Bei der Auswahl des Stoffs helfen Mentoren. Am Anfang jeder Woche überlegen sie in einem Gespräch mit den Schülern, wie Ziele erreicht und welche Aufgaben und Übungen dafür nötig sind. Was die Schüler dann im Laufe der Woche machen, bleibt ihnen überlassen. Die FASW besuchen aktuell etwa 325 Schüler: 225 die Gesamtschule, 100 die Grundschule. Die Schule ist inklusiv — auch Kinder mit Behinderung sind dabei. Die Schüler können verschiedene Abschlüsse bis hin zum Abitur machen.

Lizzy geht in die achte Klasse. Sie hat sich heute Mathe vorgenommen. In ihrem Lernplan steht Volumenberechnung auf dem Programm. Aber bevor sie sich im Mathe-Raum hinsetzt, wirft sie erst einmal einen Blick auf den Plan, welcher Lehrer heute da ist. Denn in jedem der Räume — ob Mathe, Englisch, Religion und Politik — die zuständigen Lehrer wechseln regelmäßig. „Bei manchen verstehe ich es einfach besser als bei anderen“, sagt die 15-Jährige. Nett findet sie aber eigentlich alle. Sie hat Glück. Heute ist einer ihrer Lieblings-Mathelehrer da.

Und kurz nachdem sie ihre Aufgabe durchgelesen hat, hat sie auch schon eine Frage. Ihr Lehrer setzt sich zu ihr, hat ein paar Quader als Anschauungsmaterial mitgebracht. Das Gespräch, das die beiden führen, ist erstaunlich. Lizzy hat keinerlei Scheu, zu zeigen, was sie an der Aufgabe nicht kann. Ihr Lehrer erkennt im Gegenzug sofort, was sie schon verstanden hat und stellt genau die Fragen, die Lizzy selbst mit der Nasenspitze auf die Lösung ihres Problems stoßen.
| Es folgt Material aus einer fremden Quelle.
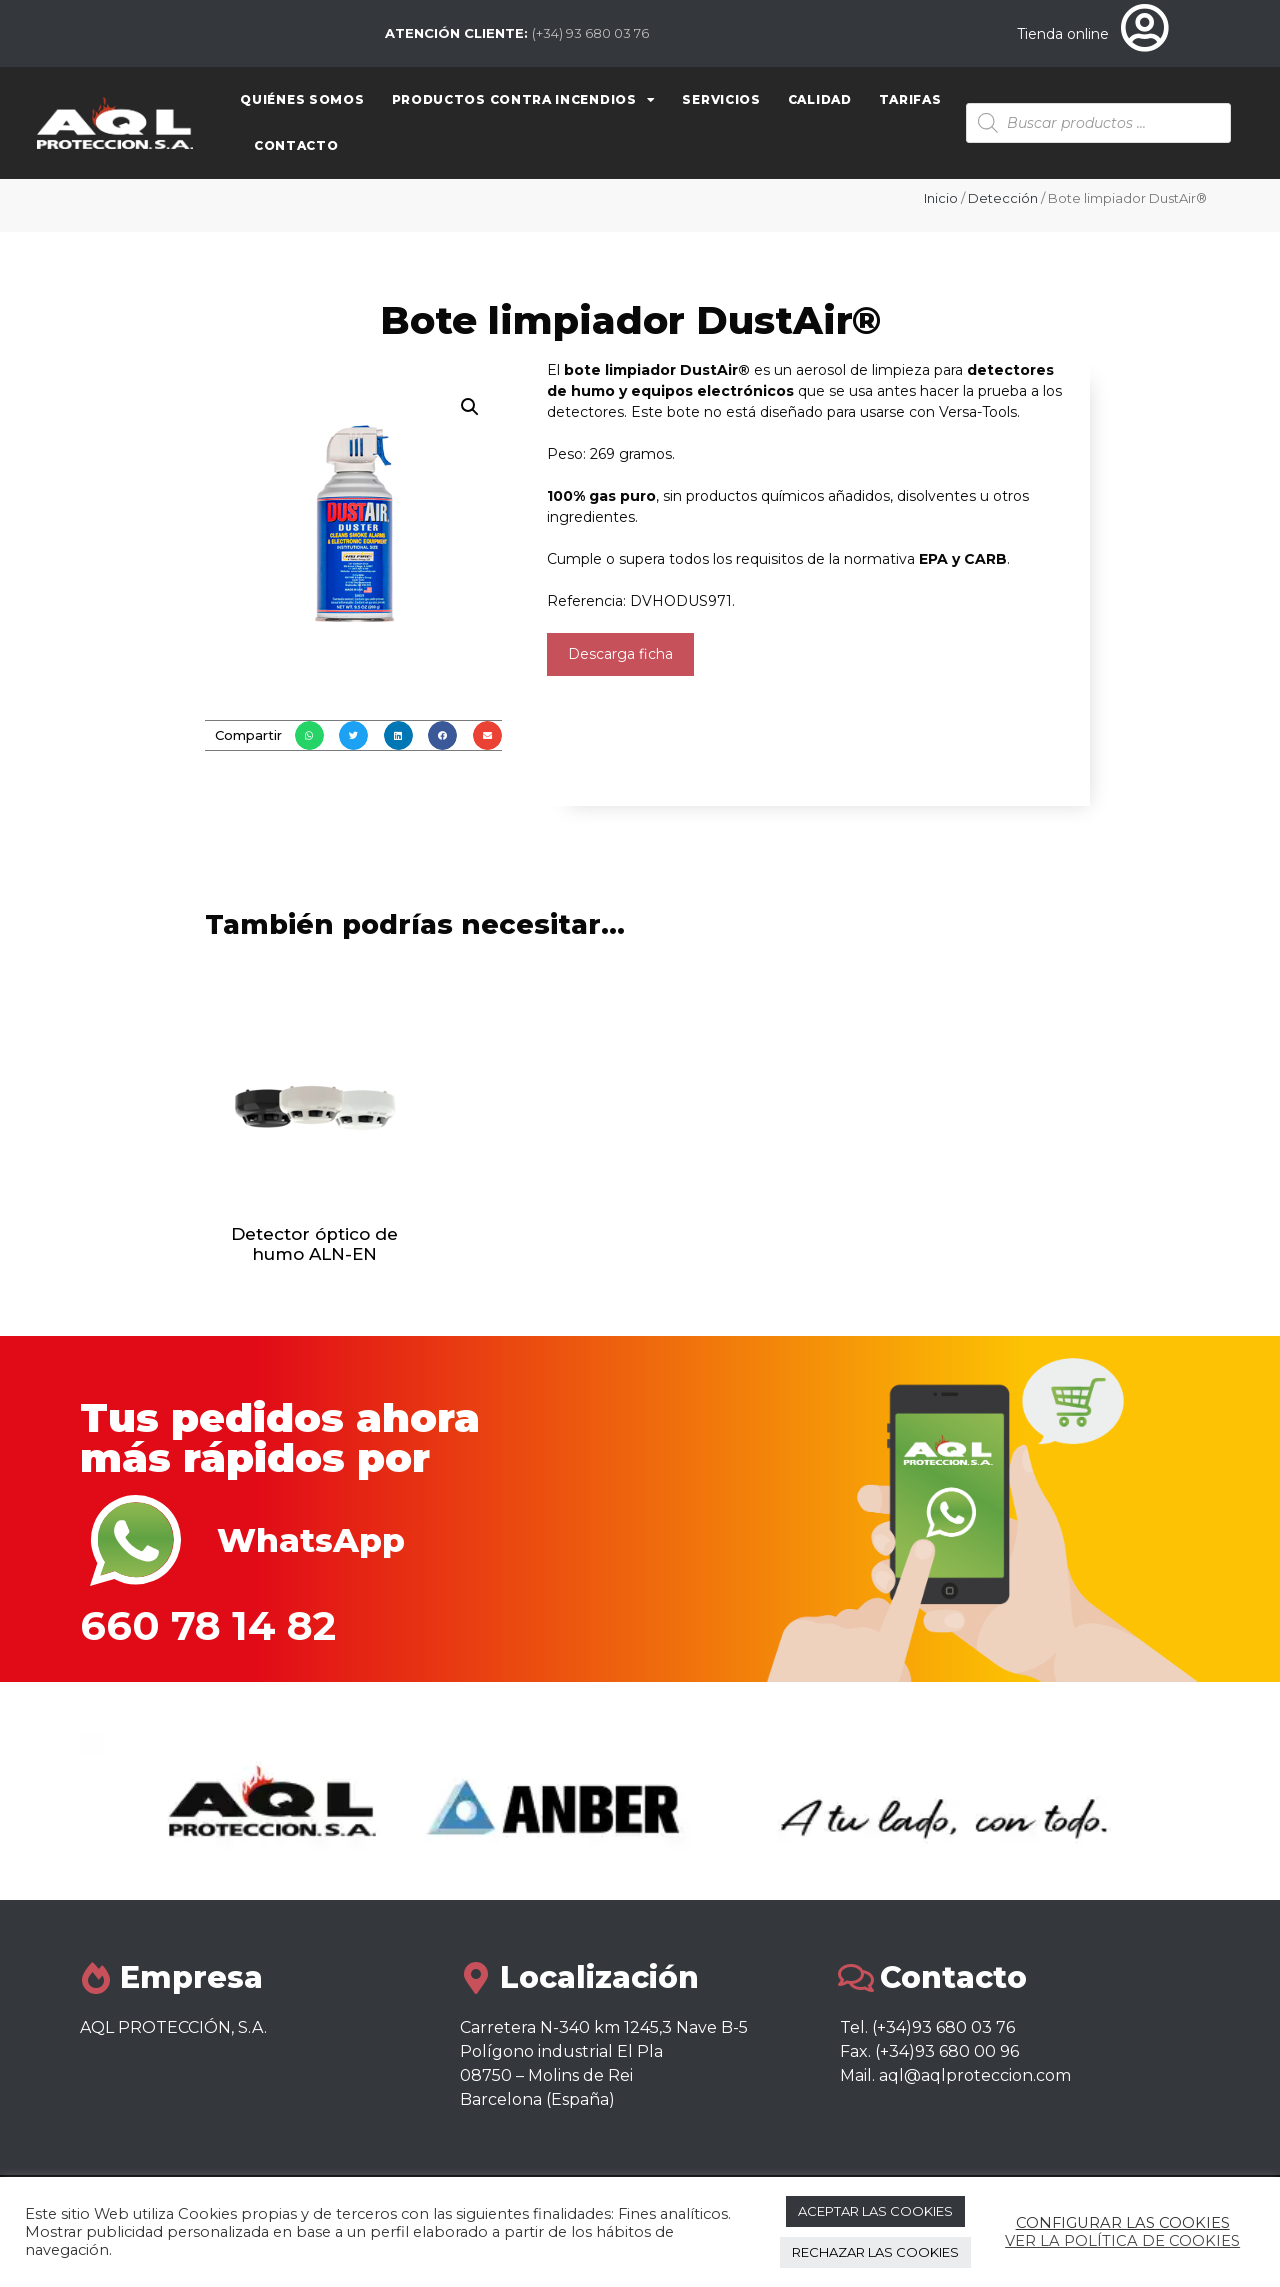  I want to click on Tarifas, so click(910, 99).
In weniger als fünf Minuten hat die Schülerin etwas gelernt — nicht, weil es ihr jemand vorgesagt hat, sondern indem sie wirklich verstanden hat, wie die Aufgabe funktioniert. Ob Lizzy auch mal einen Tag lang gar nichts macht? Sie verneint das. „Wenn ich mal einen schlechten Tag habe, kommt es schon vor, dass ich am Vormittag mal in den Kunstraum gehe und zwei Stunden vor mich hin male.“ Dann finde sie aber meist die Motivation, noch ein bisschen Mathe oder andere Fächer zu erledigen.

Auch bei den drei Grundschülern darf nach erster getaner Arbeit ein bisschen Pause sein. Nach Einmaleins, Satzanfängen und Wortarten — eine Lehrerin hat die Ergebnisse kontrolliert und im Lernheft abgehakt — geht es für die drei in den Bewegungsraum. Fangen spielen im Kletterturm.